__ASSIGNED TASK__. Your task is to restate every entry below word for word and omit the images.

☆ ☆ ☆

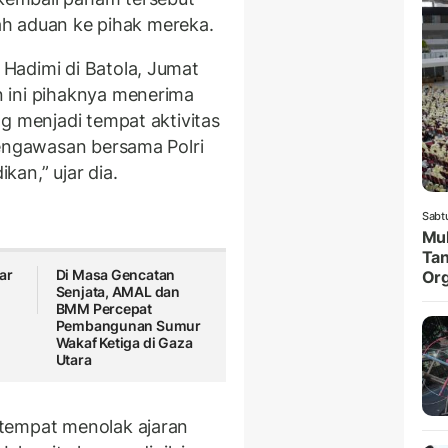
lah aduan ke pihak mereka.
Hadimi di Batola, Jumat
 ini pihaknya menerima
g menjadi tempat aktivitas
engawasan bersama Polri
an,” ujar dia.
Sabt
Muk
Tan
ar
Di Masa Gencatan
Org
Senjata, AMAL dan
BMM Percepat
Pembangunan Sumur
Wakaf Ketiga di Gaza
Utara
tempat menolak ajaran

☆ ☆ ☆

__RESULT OF THE EXERCISE__.
lah aduan ke pihak mereka.
Hadimi di Batola, Jumat
 ini pihaknya menerima
g menjadi tempat aktivitas
engawasan bersama Polri
an,” ujar dia.
Sabt
Muk
Tan
ar
Di Masa Gencatan
Org
Senjata, AMAL dan
BMM Percepat
Pembangunan Sumur
Wakaf Ketiga di Gaza
Utara
tempat menolak ajaran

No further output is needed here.